Urban school systems are woven into the economic fabric of the city. This began when the American Industrial Revolution benefited from what has been called “the great leap forward in power, speed, energy, and adaptability” (Warner, quoted in Abu-Lughod, 1999, p. 116), creating huge assembly line factories and revolutionizing work. The same period drew millions of European immigrants whom industrial leaders assumed would be laborers. Vocational programs and schools were envisioned to give these youngsters the technical skills and workplace discipline needed for the industrial workplace. Shops and scientific and homemaking laboratories replaced desks and slates in many classrooms. Today, many urban children attend similar programs in high schools dedicated to preparing them for a vocation instead of managerial or professional work.
City schools are also important consumers. They contract with a large variety of businesses for services and supplies. School systems have long depended on educational firms for textbooks and tests, but in the last two decades the variety of core educational services being purchased from private vendors has increased dramatically in urban school systems. Preschool, afterschool, and special education services, business audits, performance assessments, and the management of groups of schools are all recent examples.
Foundations, guiding the decisions of wealthy patrons for a fee, and business associations, investing in product and market development, seek social change and an economic edge by influencing how schools are run and what they teach. Both have influence and use it to gain the attention of policy makers. Between them, they have recently catalyzed substantial change in urban school organization, structure, and curricula (Shipps, 2006).
State and federal officials choose to locate experimental programs in urban schools where students are performing least well, citizens have complaints, large-scale adoption permits study their effects, and the results receive media attention. For example, charter schools— publicly funded schools governed by an outside organization under contract with the state that are permitted to ignore some rules to innovate—constituted only 4% of all schools in 2005, but more than half of them were located in cities. States also punish urban schools. Journalists report on urban education as part of the city political beat, sometimes finding sufficient evidence of financial corruption or professional malfeasance to justify state takeover or fiscal receivership. Not only is urban education embedded in the local economy and politics through a range of interagency relationships, economically-oriented programs, private contracts, well-heeled reformers, and highly publicized state and federal demands, city schools are also influenced by unions through direct action campaigns and collective bargaining. City teachers were the first to unionize, a process that began in 1895 in Chicago (Murphy, 1990). Since collective bargaining was achieved in New York City in 1962, urban teachers’ unions have been more assertive than suburban or rural unions in easing workplace conditions for teachers, initiating peer review of teachers instead of (or in addition to) supervision by principals, demanding a say in school decisions, and most recently, negotiating to operate individual schools (McDonnell & Pascal, 1988).

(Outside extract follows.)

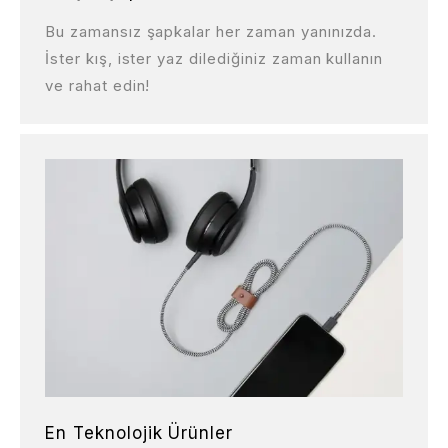
Bu zamansız şapkalar her zaman yanınızda.
İster kış, ister yaz dilediğiniz zaman kullanın
ve rahat edin!
En Teknolojik Ürünler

Urban politicians also want a say in the future of the system. To ensure it, they sometimes agree to alter who makes decisions. In the early decades of the 20th century, mayors supported laws that replaced school trustees, each representing one of the city’s immigrant neighborhoods, with a much smaller, elected school board. Centralizing decision-making authority was one way to make school board service attractive to the city’s elite, whose advice (and financial contributions) were important to city hall (Tyack & Hansot, 1982). A few cities went further, insisting that the mayor handpick those who would run the schools (Shipps, 2006). Today, the boundaries between city government and school decision making remain blurred. Cities have contentious educational politics partly because local politicians believe their performance ratings and re-election prospects are tied to the school system’s reputation.
These organizational and governance characteristics comprise a second pattern that distinguishes urban education: large size helps ensure that educational bureaucrats are skilled, but also adds rules and regulations that make routine tasks difficult. The number and variety of outsiders influencing educational processes and outcomes, and the often competing interests among them, makes city school systems most complex. Combined, these attributes raise a second question: Have size and competing interests made urban education ungovernable?
When urban education’s bureaucratic and complex governance is combined with high proportions of low-income, Black, and immigrant students, the result is a two-tiered school politics. White, middle-class natives can influence urban education in ways that the majority of families served cannot. For example, Blacks living in well-established urban communities who seek educational improvements may call upon abundant social capital, which they use to influence policy makers. But if the improvements require support from other groups with which these Blacks have no history of cooperation and few common networks or interests, then intergroup social capital is required. In its absence, changes may occur but not benefit Black children (Orr, 1999). In multi-ethnic cities where different immigrant communities live in isolated enclaves and misunderstand one another, competition among them limits each to second-tier gains. One community or another might benefit from an affirmative action program, but their leaders do not determine which problems are attended to or how policy is formed (Clarke et al., 2006). Thus, a third question arises: How can the politics of urban education be harnessed to overcome the obstacles of race, class, and social standing?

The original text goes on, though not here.